Never Before Seen Governance Requirements
In addition to the massive fine, the even more groundbreaking provisions of the order are sweeping new privacy governance restrictions. These restrictions are designed to radically overhaul the way Facebook manages its privacy program, and to implement external oversight of Facebook’s privacy program. Unlike any other FTC order concerning data privacy, this order aims to create greater accountability at Facebook’s Board of Directors’ level.
Within 120 days of entry of the order, Facebook must create an independent privacy committee and adopt a committee charter. The privacy committee must only consist of independent members from Facebook’s Board of Directors, meaning that none of Facebook’s executives may serve on the committee. Further, an independent nominating committee will select the privacy committee’s members. The privacy committee will have oversight responsibilities for Facebook’s privacy program and will need to work in conjunction with an independent assessor, who will evaluate the effectiveness of Facebook’s privacy program through fact gathering and testing. The independent assessor must be a third party, not associated with Facebook.
Once established Facebook’s charter for its privacy committee must include the following qualifications and responsibilities:
- Hold at least four meetings each year.
- All members of the privacy committee must be independent directors.

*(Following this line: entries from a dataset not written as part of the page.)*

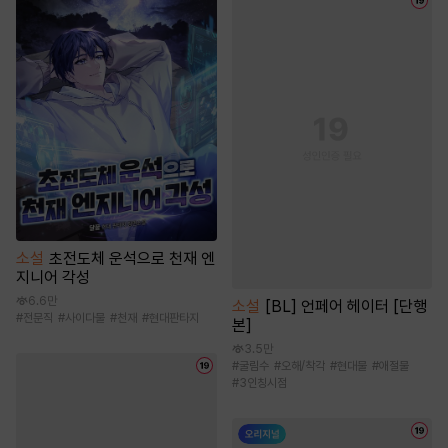
소설
초전도체 운석으로 천재 엔
지니어 각성
6.6만
소설
[BL] 언페어 헤이터 [단행
#
전문직
#
사이다물
#
천재
#
현대판타지
본]
3.5만
#
굴림수
#
오해/착각
#
현대물
#
애절물
#
3인칭시점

- Have four briefings a year with Facebook’s Board of Directors and Chief Executive Officer Mark Zuckerberg concerning the state of Facebook’s privacy program, Facebook’s compliance with the order and Facebook’s material risks with privacy and confidentiality.
- Review independent assessor reports concerning Facebook’s privacy program.
- Once a year, the privacy committee must review Facebook’s privacy program and assess Facebook’s plans and procedures to mitigate privacy risks.
- Meet with an independent third-party assessor on a quarterly basis.
The order authorizes the FTC to use the Federal Rules of Civil Procedure’s discovery tools to monitor Facebook’s compliance with the order.
Personal Liability for CEO Mark Zuckerberg
The order also imposes accountability at the individual level. As CEO, Mark Zuckerberg now will have personal liability for any false certifications made to the FTC, independent assessor, or the privacy committee. Personal liability also extends to any compliance officer or director for false certifications made to the FTC.
While the U.S. does not yet have a federal comprehensive data privacy regulatory framework, the FTC is sending a clear message that its involvement in privacy enforcement actions will have teeth, particularly after their prior orders have been violated. The Facebook settlement includes governance requirements and imposes a penalty that far exceed the requirements and potential penalties possible under the GDPR, which are widely thought to be substantial.
All companies – including U.S. companies who may have previously believed privacy regulations were not as strict in the U.S. – should review their privacy practices and procedures to not only ensure they are operating in a reasonable manner, but to also catch up to the rapidly evolving data privacy and security landscape.